These young lazy wives with their fat good for nothing husbands and disobedient kids. All asleep. No one had any respect for the elderly, they just didn’t make them like they did in her youth, she thought as she stoked the fire.

As the smell of burning cow dung cakes wafted through half shut windows, the pavilion began to stir and awaken. Light burst into tiny dark rooms, piercing through tightly shut eyelids and the dreams that hid behind them.

They heard the old witch calling out, cussing them for letting the day go by, preaching the value of every passing moment.

“Get up you fools! The animals can’t tend to themselves, now can they?”

“Allah loves those who rise up to praise his glory just as the sun does– don’t you want the grace of Allah?”

She handed them hot tea in dented and discolored tin cups, and stuffed the sweaty crumpled Ruppee notes in her muslin money belt.

“Don’t you get any ideas, Ayesha, you pincher. Put that cup right back” she said, as Zahara’s eyes sought out Sanam Jaan’s face in the small cue next to her stove.

And there she was, holding on to the aerial roots of the Banyan, swaying in the morning breeze, honey almond eyes open to the world in hope and anticipation.

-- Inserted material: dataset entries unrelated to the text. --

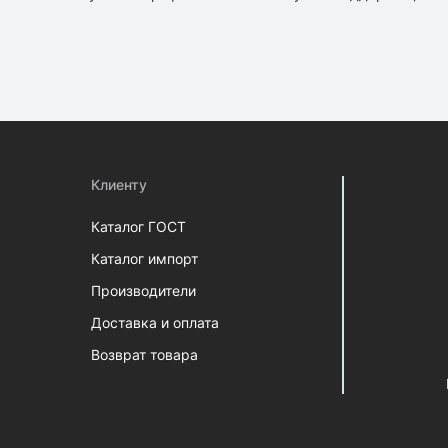
Клиенту
Каталог ГОСТ
Каталог импорт
Производители
Доставка и оплата
Возврат товара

“Arms like sticks! You need to eat more”, Zahara bibi said as she skimmed cream from the milk pot and stirred it into Sanam’s cup.

Sanam smiled. “Shukriya Bibi Jaan”. A gracious thanks from a gracious child.

Zahara watched Sanam’s slender figure walk away towards the goat pen. She rushed a silent prayer to protect Sanam from the evil eye of others and blew it in her direction, hoping that the wind carried it all the way across the courtyard. God’s innocent children were the most susceptible to the sickness that lived within men’s hearts. A few minutes later, she prayed again because she could not be sure if she had forgotten. She did not trust her memory anymore and unrelenting routine smudged the lines between today and yesterday. 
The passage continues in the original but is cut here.